--- Required action ---
Below are the records; give again exactly the lines from the one containing "Alle akzeptieren und schließen" through the one containing "sementara p", leaving out pictures.
═════ Data provided
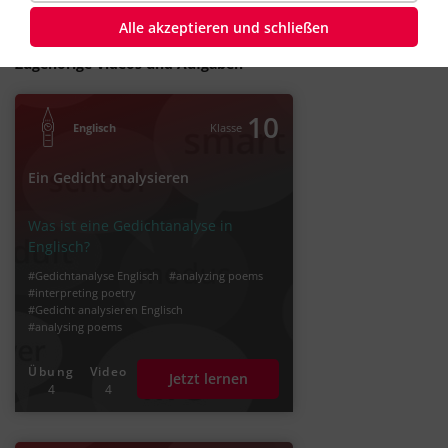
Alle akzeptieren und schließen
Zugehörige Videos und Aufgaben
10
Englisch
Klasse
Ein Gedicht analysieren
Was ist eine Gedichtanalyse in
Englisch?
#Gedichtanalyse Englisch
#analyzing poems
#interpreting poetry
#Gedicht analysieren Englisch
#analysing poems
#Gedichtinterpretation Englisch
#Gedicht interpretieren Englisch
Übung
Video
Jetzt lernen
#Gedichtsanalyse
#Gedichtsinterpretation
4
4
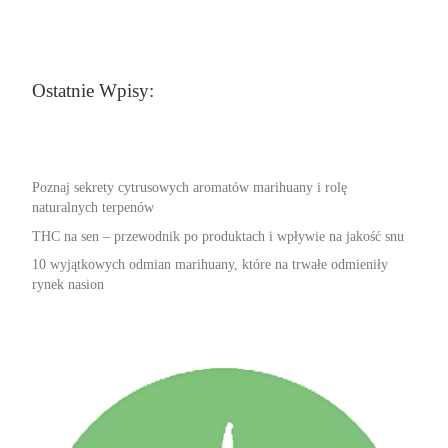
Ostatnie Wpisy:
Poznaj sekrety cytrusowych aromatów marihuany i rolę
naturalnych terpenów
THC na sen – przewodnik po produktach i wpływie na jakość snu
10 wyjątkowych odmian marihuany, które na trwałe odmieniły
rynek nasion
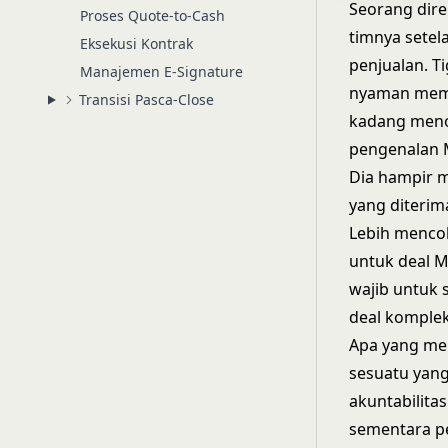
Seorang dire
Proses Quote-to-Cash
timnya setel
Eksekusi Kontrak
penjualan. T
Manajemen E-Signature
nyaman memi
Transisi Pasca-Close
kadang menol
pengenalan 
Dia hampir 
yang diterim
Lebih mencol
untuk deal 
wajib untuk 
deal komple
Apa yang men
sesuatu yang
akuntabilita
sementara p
══════════
═════ Data provided
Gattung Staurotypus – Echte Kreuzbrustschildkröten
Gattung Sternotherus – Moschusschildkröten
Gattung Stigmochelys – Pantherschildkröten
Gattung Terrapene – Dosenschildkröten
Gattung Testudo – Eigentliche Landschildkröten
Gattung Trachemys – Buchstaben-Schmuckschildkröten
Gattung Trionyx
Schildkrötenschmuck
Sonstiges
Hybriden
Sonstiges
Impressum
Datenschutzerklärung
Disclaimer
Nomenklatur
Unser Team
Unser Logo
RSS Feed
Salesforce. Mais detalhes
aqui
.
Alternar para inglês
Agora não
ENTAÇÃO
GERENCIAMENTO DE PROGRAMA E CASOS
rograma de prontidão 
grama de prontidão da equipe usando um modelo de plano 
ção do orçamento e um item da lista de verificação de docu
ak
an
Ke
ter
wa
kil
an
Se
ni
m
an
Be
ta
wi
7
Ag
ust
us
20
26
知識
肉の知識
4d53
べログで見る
══════════
--- Answer space ---
Alle akzeptieren und schließen
Zugehörige Videos und Aufgaben
10
Englisch
Klasse
Ein Gedicht analysieren
Was ist eine Gedichtanalyse in
Englisch?
#Gedichtanalyse Englisch
#analyzing poems
#interpreting poetry
#Gedicht analysieren Englisch
#analysing poems
#Gedichtinterpretation Englisch
#Gedicht interpretieren Englisch
Übung
Video
Jetzt lernen
#Gedichtsanalyse
#Gedichtsinterpretation
4
4
Ostatnie Wpisy:
Poznaj sekrety cytrusowych aromatów marihuany i rolę
naturalnych terpenów
THC na sen – przewodnik po produktach i wpływie na jakość snu
10 wyjątkowych odmian marihuany, które na trwałe odmieniły
rynek nasion
Seorang dire
Proses Quote-to-Cash
timnya setel
Eksekusi Kontrak
penjualan. T
Manajemen E-Signature
nyaman memi
Transisi Pasca-Close
kadang menol
pengenalan 
Dia hampir 
yang diterim
Lebih mencol
untuk deal 
wajib untuk 
deal komple
Apa yang men
sesuatu yang
akuntabilita
sementara p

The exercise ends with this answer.